## INPUT DATA:

--------------------

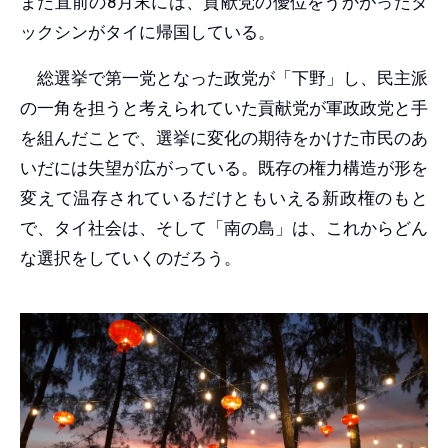
また直前の8月末には、貢献党の優位をうかがったタ
ックシンがタイに帰国している。
総選挙で第一党となった政党が「下野」し、民主派
の一角を担うと考えられていた貢献党が軍政政党と手
を組んだことで、選挙に変化の期待をかけた市民のあ
いだには失望が広がっている。既存の権力構造が形を
変えて温存されているだけともいえる新政権のもと
で、タイ社会は、そして「南の島」は、これからどん
な選択をしていくのだろう。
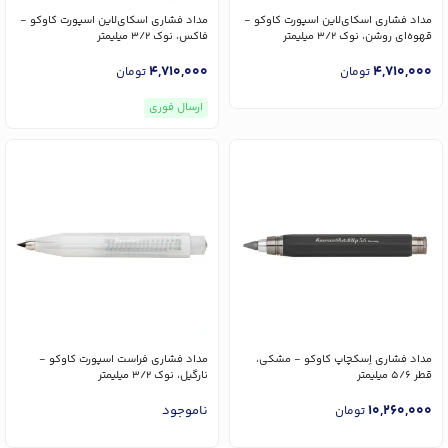
مداد فشاری اسکای‌لاین اسپورت کاوکو -
مداد فشاری اسکای‌لاین اسپورت کاوکو -
قهوه‌ای روشن، نوک 3/2 میلیمتر
فاکس، نوک 3/2 میلیمتر
4,710,000
4,710,000
تومان
تومان
ارسال فوری
مداد فشاری اِسکچاپ کاوکو - مشکی،
مداد فشاری فراست اسپورت کاوکو -
قطر 5/6 میلیمتر
نارگیل، نوک 3/2 میلیمتر
10,260,000
ناموجود
تومان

--------------------

## WORK INSTRUCTION:
Find the string "فشاری" in the records, then copy each line where it occurs.

## ANSWER SPACE:
مداد فشاری اسکای‌لاین اسپورت کاوکو -
مداد فشاری اسکای‌لاین اسپورت کاوکو -
مداد فشاری اِسکچاپ کاوکو - مشکی،
مداد فشاری فراست اسپورت کاوکو -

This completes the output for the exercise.